The nerves didn’t ease when he became a career actor. “It persisted for about three decades, but I just got more skilled at hiding it.” In 2001, he froze as Claudius in Hamlet, for the Royal Shakespeare Company. “It was the initial try-out at Stratford-upon-Avon. I was just into my initial speech, when Claudius is addressing the people of Denmark, when my dialogue got lost in space. It got worse and worse. The entire cast were up on the stage, staring at me as I utterly lost it.”

He endured that act but the guide recognised what had happened. “He understood I wasn’t in command but only seeming I was. He said, ‘You’re not interacting with the audience. When the lights come down, you then ignore them.’”

The director maintained the house lights on so Lamb would have to accept the audience’s presence. It was a turning point in the actor’s career. “Gradually, it got improved. Because we were performing the show for the best part of the year, gradually the fear vanished, until I was confident and directly interacting with the audience.”

Now 78, Lamb no longer has the vigor for stage work but enjoys his live shows, delivering his own verse. He says that, as an actor, he kept obstructing of his role. “You’re not giving the room – it’s too much you, not enough character.”

Harmony Rose-Bremner, who was chosen in The Years in 2024, concurs. “Self-consciousness and self-doubt go opposite everything you’re trying to do – which is to be free, release, fully immerse yourself in the character.
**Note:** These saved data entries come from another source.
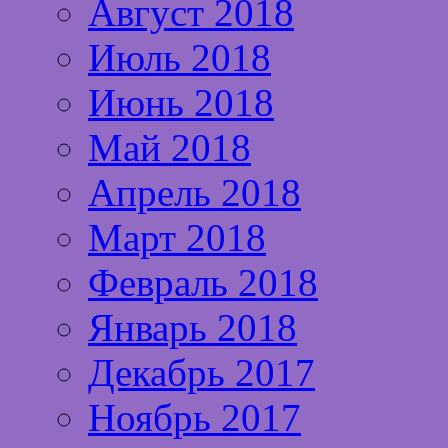
Август 2018
Июль 2018
Июнь 2018
Май 2018
Апрель 2018
Март 2018
Февраль 2018
Январь 2018
Декабрь 2017
Ноябрь 2017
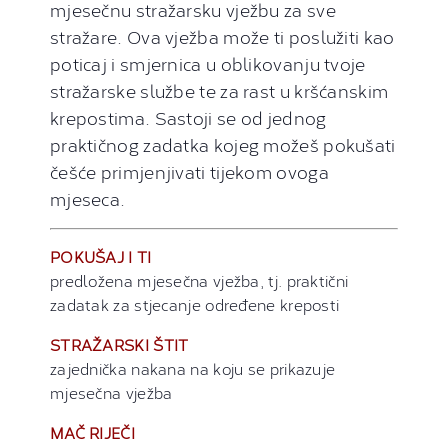
mjesečnu stražarsku vježbu za sve
stražare. Ova vježba može ti poslužiti kao
poticaj i smjernica u oblikovanju tvoje
stražarske službe te za rast u kršćanskim
krepostima. Sastoji se od jednog
praktičnog zadatka kojeg možeš pokušati
češće primjenjivati tijekom ovoga
mjeseca.
POKUŠAJ I TI
predložena mjesečna vježba, tj. praktični
zadatak za stjecanje određene kreposti
STRAŽARSKI ŠTIT
zajednička nakana na koju se prikazuje
mjesečna vježba
MAČ RIJEČI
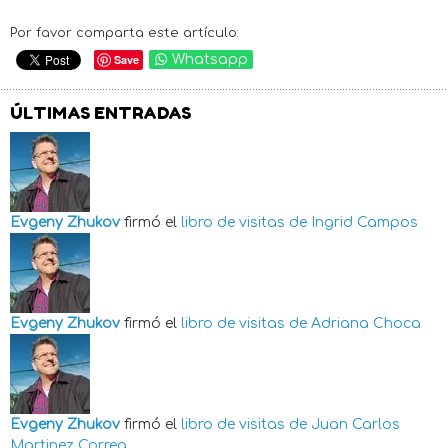
Por favor comparta este artículo:
Save
Whatsapp
ÚLTIMAS ENTRADAS
Evgeny Zhukov
firmó el
libro de visitas de
Ingrid Campos
Evgeny Zhukov
firmó el
libro de visitas de
Adriana Choca
Evgeny Zhukov
firmó el
libro de visitas de
Juan Carlos
Martinez Correa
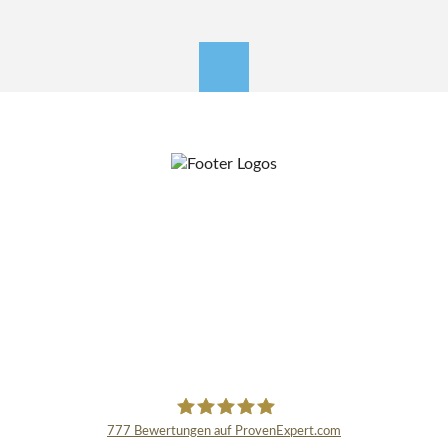
nach oben
777
Bewertungen auf ProvenExpert.com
The challenge is, ‘Can I create room in my head to allow the role through?’” In The Years, as one of five actors all playing the same woman in different stages of her life, she was thrilled yet felt daunted. “I’ve been raised doing theatre. It was always my comfort zone. I didn’t ever think I’d ever feel nerves.”
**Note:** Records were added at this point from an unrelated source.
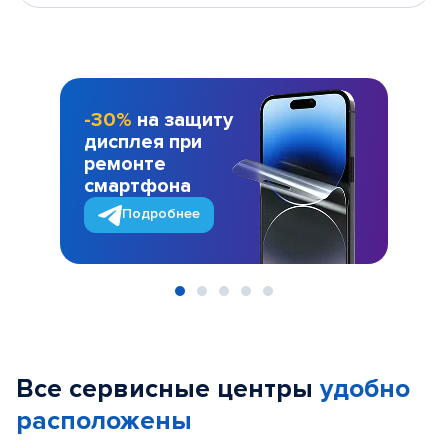
-30%
на защиту
дисплея при
ремонте
смартфона
Подробнее
Item
1
of
Все сервисные центры
удобно
5
расположены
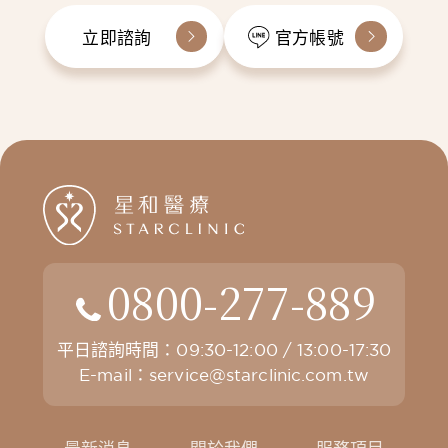
立即諮詢
官方帳號
0800-277-889
平日諮詢時間：09:30-12:00 / 13:00-17:30
E-mail：
service@starclinic.com.tw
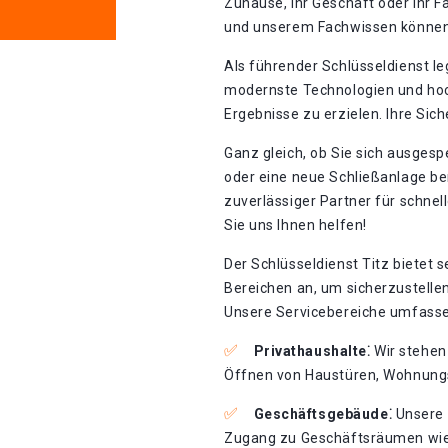
Zuhause, Ihr Geschäft oder Ihr F
und unserem Fachwissen können
Als führender Schlüsseldienst l
modernste Technologien und hoc
Ergebnisse zu erzielen. Ihre Sic
Ganz gleich, ob Sie sich ausgesp
oder eine neue Schließanlage ben
zuverlässiger Partner für schnel
Sie uns Ihnen helfen!
Der Schlüsseldienst Titz bietet 
Bereichen an, um sicherzustellen
Unsere Servicebereiche umfasse
Privathaushalte⁚
Wir stehen
Öffnen von Haustüren, Wohnung
Geschäftsgebäude⁚
Unsere E
Zugang zu Geschäftsräumen wied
‘Like your breath is being pulled away’ … Harmony Rose-Bremner, right, with the cast of The Years.

She remembers the night of the initial performance. “I actually didn’t know if I could continue,” she says. “It was the initial instance I’d experienced like that.” She coped, but felt overcome in the very first opening scene. “We were all stationary, just speaking out into the dark. We weren’t looking at one other so we didn’t have each other to bounce off. There were just the lines that I’d rehearsed so many times, coming towards me. I had the standard symptoms that I’d had in minor form before – but never to this level. The feeling of not being able to breathe properly, like your air is being extracted with a vacuum in your lungs. There is no support to grasp.” It is worsened by the emotion of not wanting to disappoint other actors down: “I felt the responsibility to all involved. I thought, ‘Can I endure this enormous thing?’”

Zachary Hart attributes self-doubt for inducing his performance anxiety. A lower back condition prevented his hopes to be a soccer player, and he was working as a machine operator when a companion applied to theatre college on his behalf and he got in. “Standing up in front of people was totally unfamiliar to me, so at acting school I would be the final one every time we did something. I persevered because it was pure escapism – and was preferable than manual labor. I was going to try my hardest to overcome the fear.”
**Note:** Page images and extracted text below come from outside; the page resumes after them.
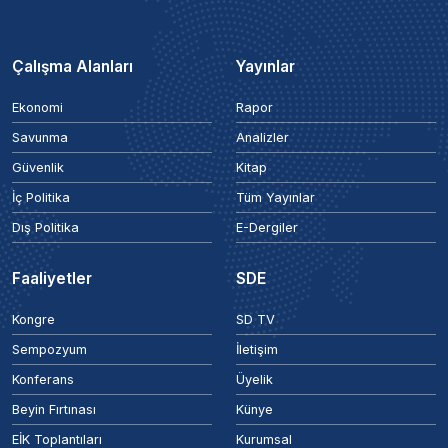
Çalışma Alanları
Yayınlar
Ekonomi
Rapor
Savunma
Analizler
Güvenlik
Kitap
İç Politika
Tüm Yayınlar
Dış Politika
E-Dergiler
Faaliyetler
SDE
Kongre
SD TV
Sempozyum
İletişim
Konferans
Üyelik
Beyin Fırtınası
Künye
EİK Toplantıları
Kurumsal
His initial acting job was in Nicholas Hytner’s Julius Caesar at the Bridge theatre. When the cast were told the play would be captured for NT Live, he was “petrified”. A long time later, in the opening try-out of The Constituent, in which he was chosen alongside James Corden and Anna Maxwell-Martin, he uttered his opening line. “I listened to my tone – with its pronounced Black Country dialect – and {looked

Donna Saunders
Donna Saunders

A meteorologist and tech enthusiast with a passion for making complex topics accessible and engaging for readers worldwide.